This site may earn affiliate commissions from the links on this page. Terms of utilize.

Historically, GPUs accept been designed every bit monolithic dies with all of their functionality under one 'roof.' This hasn't e'er been the case — the earliest GPUs sometimes used separate chips for specific functionality. Both AMD and Nvidia have, at various times, used different cores to provide support for boosted monitors or to bridge connections between PCI Express and AGP.

Every bit far as the core components of the GPU itself, even so, those have been single-die affairs for a long fourth dimension.
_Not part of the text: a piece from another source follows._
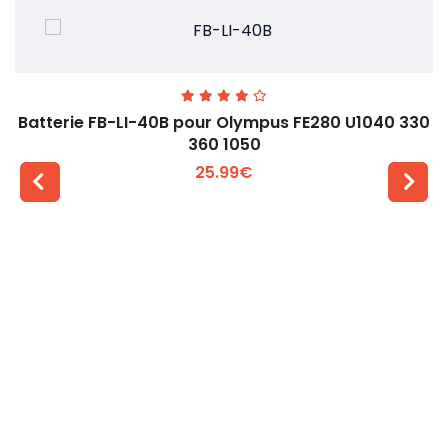
Batterie FB-LI-40B pour Olympus FE280 U1040 330
360 1050
25.99€
Voir plus +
That'due south why it'due south a tad surprising to see Nvidia is now evaluating the possibility of a multi-scrap GPU that would communicate with other parts of the core, in something like an MCM (Multi-Chip-Module).
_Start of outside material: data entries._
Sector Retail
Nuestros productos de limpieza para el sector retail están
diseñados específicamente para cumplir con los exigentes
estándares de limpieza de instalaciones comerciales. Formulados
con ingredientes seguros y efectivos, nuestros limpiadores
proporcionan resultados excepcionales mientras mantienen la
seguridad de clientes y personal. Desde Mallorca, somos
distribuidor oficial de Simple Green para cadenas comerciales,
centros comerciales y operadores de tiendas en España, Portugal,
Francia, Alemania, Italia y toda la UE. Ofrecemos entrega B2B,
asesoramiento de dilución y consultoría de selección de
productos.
Simply monolithic GPU designs endure from a number of problems. First, they can be reticle-busters, pushing the limits of what TSMC, GlobalFoundries, or Samsung can build into a single cadre. Harvesting good GPUs from bad ones tin atomic number 82 to problems when the manufacturer attempts to harvest practiced die, as happened with Nvidia and the GTX 970. (Long story curt — the method NV used to recover parts for the GTX 970 also had an impact on the GPU's memory bandwidth when accessing its last 512MB of RAM.) If GPUs were built in modules, then continued together on a common packet, the resulting flake could theoretically exist larger and more powerful than whatsoever single carte du jour.

mGPU-2

In the authors' study (available here) they believe they tin surpass the performance of the largest buildable GPU by 44.5 percent, and come within 10 percent of a monolithic GPU die that surpasses any product currently buildable at any foundry.

MGPU-1

Now, in an ideal situation, this arroyo could yield huge improvements to performance and fifty-fifty power consumption and TDP, since y'all wouldn't take the entire GPU'due south horsepower concentrated in such a small infinite. I would caution, however, against leaping to conclusions. The authors of the report acknowledge that this would require software that was NUMA (Not-Uniform Memory Access) compatible. There would exist an inevitable performance hit when accessing data held in a dissimilar GPU or sharing information beyond multiple cores.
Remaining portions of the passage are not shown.